Users only need to log in to Orderly's official OmniVault page and connect a supported wallet. For example, users can directly deposit USDC into the OmniVault vault using Binance Wallet and automatically enjoy real passive income generated by strategies managed by professional market makers like Kronos Research. After depositing, users can check their asset status and accumulated returns at any time and have flexible redemption rights every three hours.

It is worth mentioning that with Binance Wallet, OmniVault has access to a user base in the hundreds of millions and the potential for billions of dollars in liquidity.

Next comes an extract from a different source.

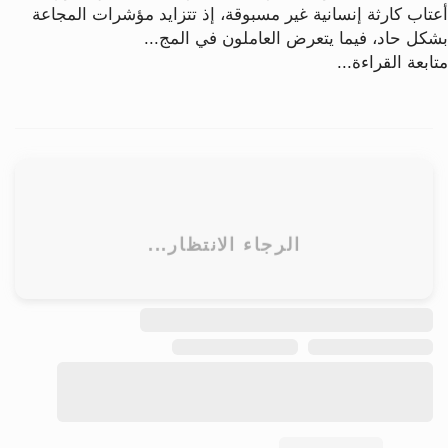
عتاب كارثة إنسانية غير مسبوقة، إذ تتزايد مؤشرات المجاعة
شكل حاد، فيما يتعرض العاملون في المج...
ابعة القراءة...
ابق على اتصال
احصل على النشرة الإخبارية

Regarding users' concerns about asset security and transparency, all user funds in OmniVault are stored in audited smart contracts, with key operations supervised by a decentralized governance mechanism. Additionally, through institutional-level custody and multi-signature risk control in collaboration with Ceffu, asset security is further ensured. Users can verify all position statuses, transaction records, and yield distributions on-chain in real-time, minimizing information asymmetry.

The insurance fund mechanism of the Orderly protocol itself and the design of part of the protocol's income feeding back also provide an additional buffer layer to cope with extreme market conditions.

Conclusion: Can it Become the Liquidity Hub of the CeDeFi Ecosystem?

The rapid rise of OmniVault signifies not just the success of a single product but marks a new stage where on-chain asset management is shifting from "short-term speculation" to "infrastructure reconstruction."

With its innovative CeDeFi architecture, OmniVault not only achieves a yield-risk ratio far superior to traditional models but, more importantly, validates a sustainable and scalable way of organizing on-chain liquidity.

Currently, OmniVault is still in its early development stage, but its performance clearly points to a grander future: it is no longer just the growth engine of the Orderly ecosystem but is gradually becoming the underlying hub connecting CeFi and DeFi liquidity, multi-chain assets, and user yield demands.

Its continuous evolution not only provides growth momentum for the Orderly ecosystem but also offers a practical example for the industry to explore the next generation of on-chain asset management models.